Council climate change strategy to build on new lifestyles


Cabinet councillors have agreed a revised timetable and format for next steps in developing Lewes District Council’s climate change and sustainability strategy.

In July 2019, the council declared a Climate Emergency with a headline target of becoming a fully resilient and net-zero council by 2030 and supporting Lewes district towards achieving the same goal.

Since then, the council has been working hard to progress actions to tackle the Climate Emergency including developing a sustainability and climate change framework that focuses on engaging with our communities.

Plans for the climate change and sustainability strategy were delayed due to the coronavirus pandemic and government lockdown in March.

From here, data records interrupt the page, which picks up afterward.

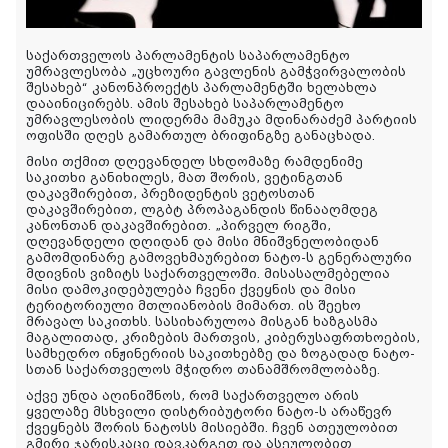
საქართველოს პარლამენტის საპარლამენტო
უმრავლესობა „უცხოური გავლენის გამჭვირვალობის
შესახებ“ კანონპროექტს პარლამენტში ხელახლა
დააინიცირებს. ამის შესახებ საპარლამენტო
უმრავლესობის ლიდერმა მამუკა მდინარაძემ პარტიის
ოფისში დღეს გამართულ ბრიფინგზე განაცხადა.
მისი თქმით დღევანდელ სხდომაზე რამდენიმე
საკითხი განიხილეს, მათ შორის, ვეტინგთან
დაკავშირებით, პრეზიდენტის ვეტოსთან
დაკავშირებით, ლგბტ პროპაგანდის წინააღმდეგ
კანონთან დაკავშირებით. „პირველ რიგში,
დღევანდელი დღიდან და მისი მნიშვნელობიდან
გამომდინარე გამოვეხმაურებით ნატო-ს გენერალური
მდივნის ვიზიტს საქართველოში. მისასალმებელია
მისი დამოკიდებულება ჩვენი ქვეყნის და მისი
ტერიტორიული მთლიანობის მიმართ. ის შეეხო
მრავალ საკითხს. სასიხარულოა მისგან ხაზგასმა
მაგალითად, კრიზების მართვის, კიბერუსაფრთხოების,
სამხედრო ინჟინერიის საკითხებზე და ზოგადად ნატო-
სთან საქართველოს მჭიდრო თანამშრომლობაზე.
აქვე უნდა აღინიშნოს, რომ საქართველო არის
ყველაზე მსხვილი დისტრიბუტორი ნატო-ს არაწევრ
ქვეყნებს შორის ნატოსს მისიებში. ჩვენ ათეულობით
გმირი ჯარისკაცი დავკარგეთ და ასეულობით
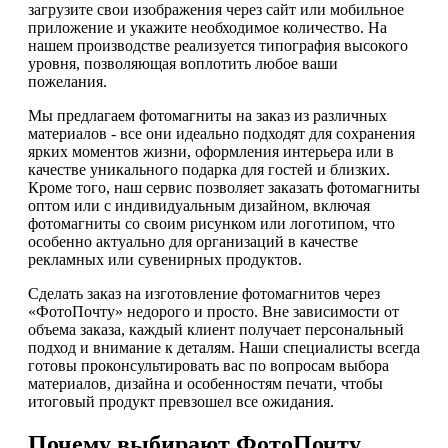
загрузите свои изображения через сайт или мобильное
приложение и укажите необходимое количество. На
нашем производстве реализуется типография высокого
уровня, позволяющая воплотить любое ваши
пожелания.
Мы предлагаем фотомагниты на заказ из различных
материалов - все они идеально подходят для сохранения
ярких моментов жизни, оформления интерьера или в
качестве уникального подарка для гостей и близких.
Кроме того, наш сервис позволяет заказать фотомагниты
оптом или с индивидуальным дизайном, включая
фотомагниты со своим рисунком или логотипом, что
особенно актуально для организаций в качестве
рекламных или сувенирных продуктов.
Сделать заказ на изготовление фотомагнитов через
«ФотоПочту» недорого и просто. Вне зависимости от
объема заказа, каждый клиент получает персональный
подход и внимание к деталям. Наши специалисты всегда
готовы проконсультировать вас по вопросам выбора
материалов, дизайна и особенностям печати, чтобы
итоговый продукт превзошел все ожидания.
Почему выбирают ФотоПочту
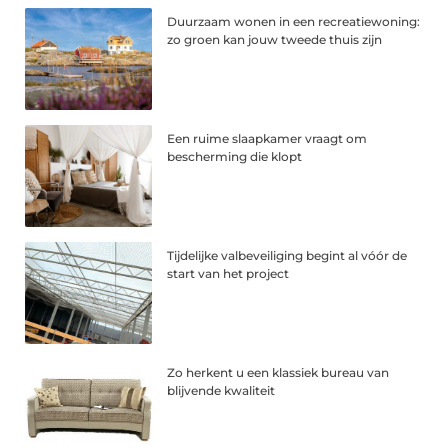
Duurzaam wonen in een recreatiewoning:
zo groen kan jouw tweede thuis zijn
Een ruime slaapkamer vraagt om
bescherming die klopt
Tijdelijke valbeveiliging begint al vóór de
start van het project
Zo herkent u een klassiek bureau van
blijvende kwaliteit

The full strategy is now scheduled to return to Cabinet after a programme of stakeholder engagement that will run from August to October.

Councillor Matthew Bird, Cabinet Member for Sustainability, commented on the announcement: “I think we can build on positive changes in sustainability behaviour and lifestyle that have come about during the lockdown, as painful and as challenging as that period has been.

“Few cars have meant improved air quality, as well as more interest and opportunities for walking and cycling.

“Biodiversity has flourished and people have noticed the richness of birdsong and wildflowers.

“Opportunities for local food businesses have increased though the lockdown.

“Local resilience through communities pulling together has shown what can be possible and give me considerable cause for optimism.

“I believe we will now have a stronger plan that is owned by all our communities and will relate better to these changes, and benefit from opinions and attitudes that may have changed as a result of the crisis.”

The engagement framework sets out seven strategic action areas that stakeholders will be able to have their say on and form the basis for facilitated discussion.

The areas are the energy and the built environment, sustainable transport and air quality, biodiversity, agriculture and food, reducing waste, water, circular economy and community wealth.

Councillor Bird added: “This will be a community-owned strategy with the views of local people central to the work that shapes it.

“We will also seek expert advice from our Sustainability Expert Panel and Community Climate Forum.

“We will engage our business communities, town and parish councils and it will be open to challenge and feedback from any other interested party.

“I’m certain a net carbon neutral district by 2030 is achievable if we all work together with the same urgency with which we have tackled the pandemic locally.”